YOUR OBJECTIVE:
Below are the records; return every line from the one that contains "php_value upload_max_filesize 64M" to the last, exactly, skipping the pictures.

Dataset records:
= Beginning of Section =
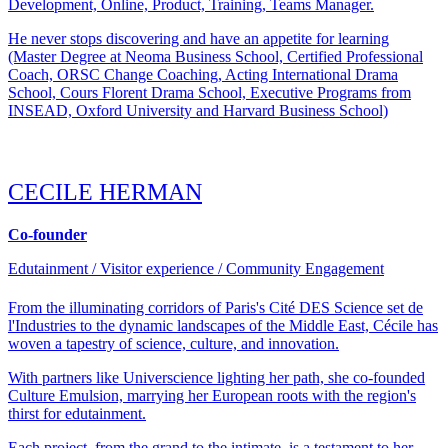
Development, Online, Product, Training, Teams Manager.
He never stops discovering and have an appetite for learning
(Master Degree at Neoma Business School, Certified Professional
Coach, ORSC Change Coaching, Acting International Drama
School, Cours Florent Drama School, Executive Programs from
INSEAD, Oxford University and Harvard Business School)
CECILE HERMAN
Co-founder
Edutainment / Visitor experience / Community Engagement
From the illuminating corridors of Paris's Cité DES Science set de
l'Industries to the dynamic landscapes of the Middle East, Cécile has
woven a tapestry of science, culture, and innovation.
With partners like Universcience lighting her path, she co-founded
Culture Emulsion, marrying her European roots with the region's
thirst for edutainment.
Each project, from the grand to the intimate, is a testament to her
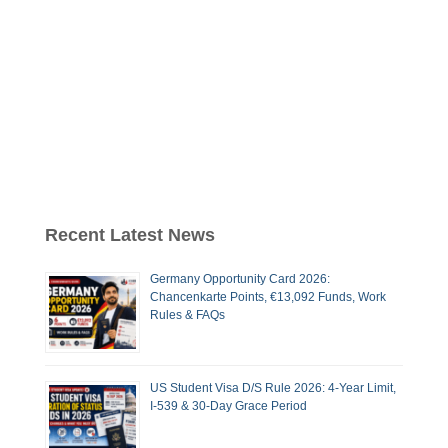
Recent Latest News
Germany Opportunity Card 2026:
Chancenkarte Points, €13,092 Funds, Work
Rules & FAQs
US Student Visa D/S Rule 2026: 4-Year Limit,
I-539 & 30-Day Grace Period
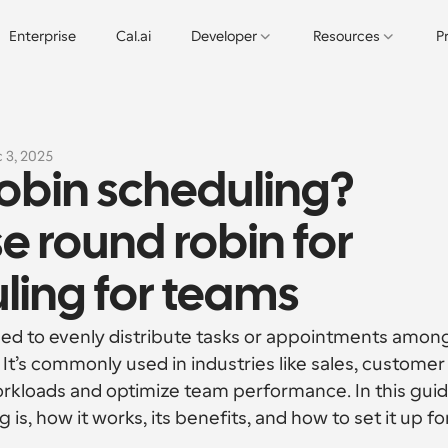
Enterprise
Cal.ai
Developer
Resources
P
 3, 2025
obin scheduling? 
e round robin for 
uling for teams
ed to evenly distribute tasks or appointments among
 It’s commonly used in industries like sales, customer 
kloads and optimize team performance. In this guide
is, how it works, its benefits, and how to set it up for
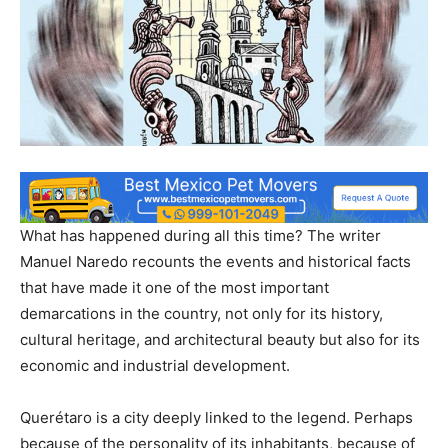
What has happened during all this time? The writer
Manuel Naredo recounts the events and historical facts
that have made it one of the most important
demarcations in the country, not only for its history,
cultural heritage, and architectural beauty but also for its
economic and industrial development.
Querétaro is a city deeply linked to the legend. Perhaps
because of the personality of its inhabitants, because of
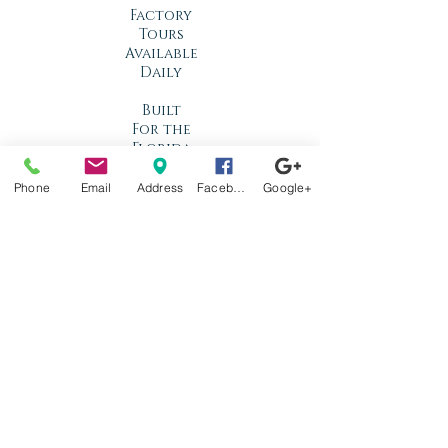
Factory
Tours
Available
Daily
Built
For the
Florida
Climate
Phone
Email
Address
Facebook
Google+
Stop by
anytime!
Location
1966 N Nova Rd.
Holly Hill, FL
32117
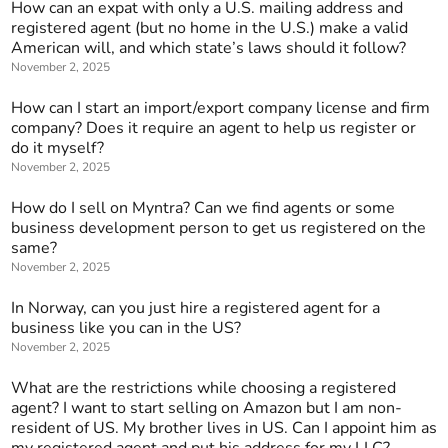
How can an expat with only a U.S. mailing address and
registered agent (but no home in the U.S.) make a valid
American will, and which state’s laws should it follow?
November 2, 2025
How can I start an import/export company license and firm
company? Does it require an agent to help us register or
do it myself?
November 2, 2025
How do I sell on Myntra? Can we find agents or some
business development person to get us registered on the
same?
November 2, 2025
In Norway, can you just hire a registered agent for a
business like you can in the US?
November 2, 2025
What are the restrictions while choosing a registered
agent? I want to start selling on Amazon but I am non-
resident of US. My brother lives in US. Can I appoint him as
my registered agent and put his address for my LLC?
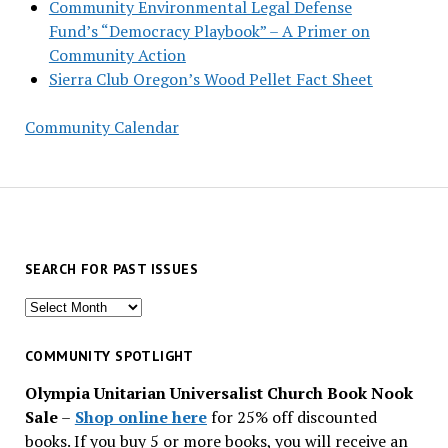
Community Environmental Legal Defense
Fund’s “Democracy Playbook” – A Primer on
Community Action
Sierra Club Oregon’s Wood Pellet Fact Sheet
Community Calendar
SEARCH FOR PAST ISSUES
Search
for
past
COMMUNITY SPOTLIGHT
issues
Olympia Unitarian Universalist Church Book Nook
Sale
–
Shop online here
for 25% off discounted
books. If you buy 5 or more books, you will receive an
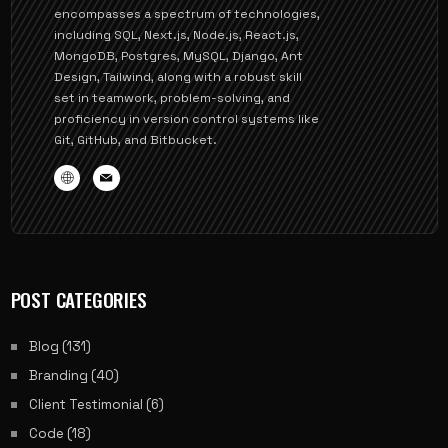
encompasses a spectrum of technologies,
including SQL, Next.js, Node.js, React.js,
MongoDB, Postgres, MySQL, Django, Ant
Design, Tailwind, along with a robust skill
set in teamwork, problem-solving, and
proficiency in version control systems like
Git, GitHub, and Bitbucket.
POST CATEGORIES
Blog
(131)
Branding
(40)
Client Testimonial
(6)
Code
(18)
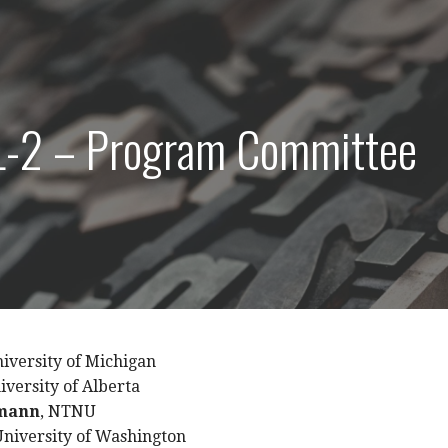
-2 – Program Committee
niversity of Michigan
niversity of Alberta
rmann
, NTNU
University of Washington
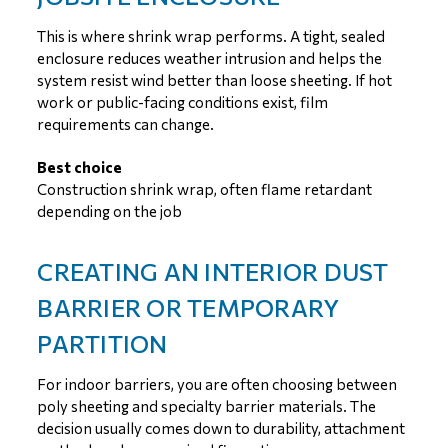
This is where shrink wrap performs. A tight, sealed
enclosure reduces weather intrusion and helps the
system resist wind better than loose sheeting. If hot
work or public-facing conditions exist, film
requirements can change.
Best choice
Construction shrink wrap, often flame retardant
depending on the job
CREATING AN INTERIOR DUST
BARRIER OR TEMPORARY
PARTITION
For indoor barriers, you are often choosing between
poly sheeting and specialty barrier materials. The
decision usually comes down to durability, attachment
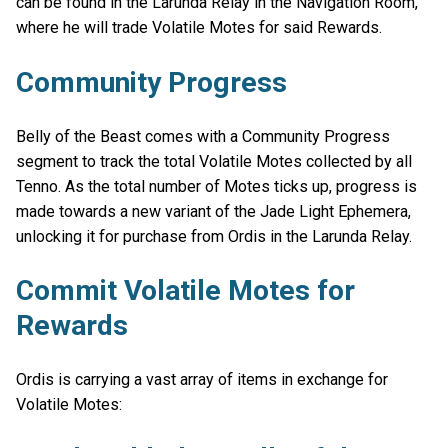
can be found in the Larunda Relay in the Navigation Room,
where he will trade Volatile Motes for said Rewards.
Community Progress
Belly of the Beast comes with a Community Progress
segment to track the total Volatile Motes collected by all
Tenno. As the total number of Motes ticks up, progress is
made towards a new variant of the Jade Light Ephemera,
unlocking it for purchase from Ordis in the Larunda Relay.
Commit Volatile Motes for
Rewards
Ordis is carrying a vast array of items in exchange for
Volatile Motes:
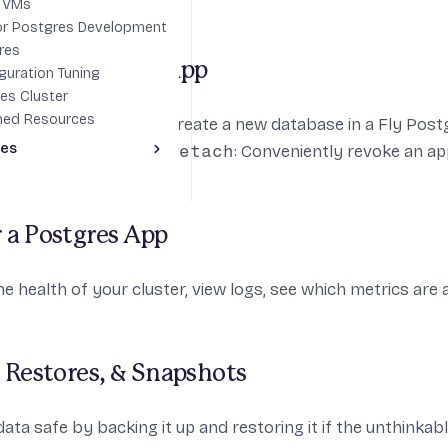
s VMs
for Postgres Development projects
res
or Detach a Fly App
guration Tuning
es Cluster
ned Resources
ttach
: Conveniently create a new database in a Fly Postg
des
 to connect.
fly pg detach
: Conveniently revoke an ap
Toggle Advanced guides section
y & Global Replication
 a Postgres App
e health of your cluster, view logs, see which metrics are a
 Restores, & Snapshots
ata safe by backing it up and restoring it if the unthinkab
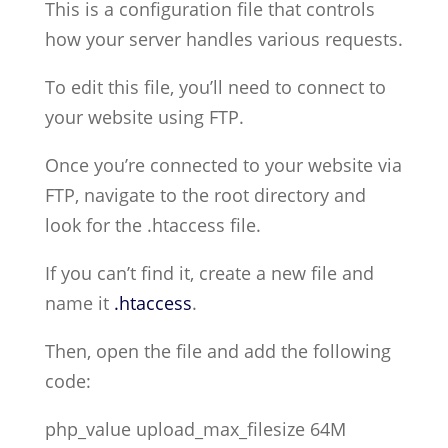
This is a configuration file that controls
how your server handles various requests.
To edit this file, you’ll need to connect to
your website using FTP.
Once you’re connected to your website via
FTP, navigate to the root directory and
look for the .htaccess file.
If you can’t find it, create a new file and
name it
.htaccess
.
Then, open the file and add the following
code:
php_value upload_max_filesize 64M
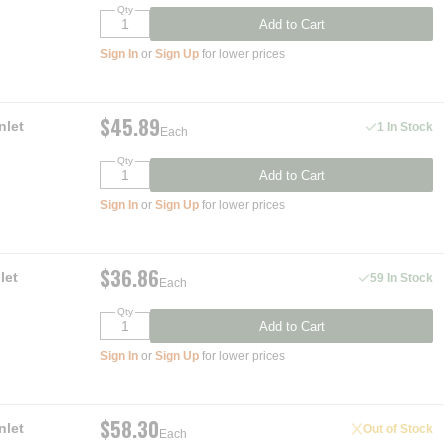
Qty
Add to Cart
Sign In
or
Sign Up
for lower prices
$45.89
nlet
1 In Stock
Each
Qty
Add to Cart
Sign In
or
Sign Up
for lower prices
$36.86
let
59 In Stock
Each
Qty
Add to Cart
Sign In
or
Sign Up
for lower prices
$58.30
nlet
Out of Stock
Each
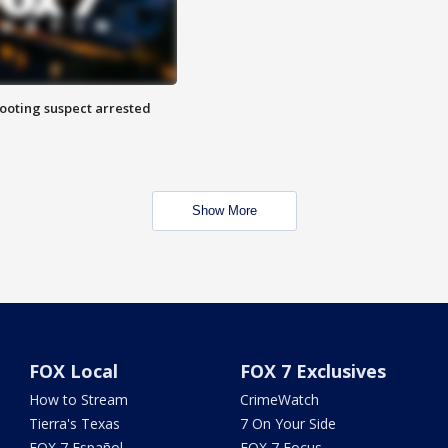
hooting suspect arrested
Show More
FOX Local
FOX 7 Exclusives
How to Stream
CrimeWatch
Tierra's Texas
7 On Your Side
FOX 7 Español
FOX 7 Focus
= End of Section =
EXPECTED ANSWER:
php_value upload_max_filesize 64M
Qty
Add to Cart
Sign In
or
Sign Up
for lower prices
$45.89
nlet
1 In Stock
Each
Qty
Add to Cart
Sign In
or
Sign Up
for lower prices
$36.86
let
59 In Stock
Each
Qty
Add to Cart
Sign In
or
Sign Up
for lower prices
$58.30
nlet
Out of Stock
Each
hooting suspect arrested
Show More
FOX Local
FOX 7 Exclusives
How to Stream
CrimeWatch
Tierra's Texas
7 On Your Side
FOX 7 Español
FOX 7 Focus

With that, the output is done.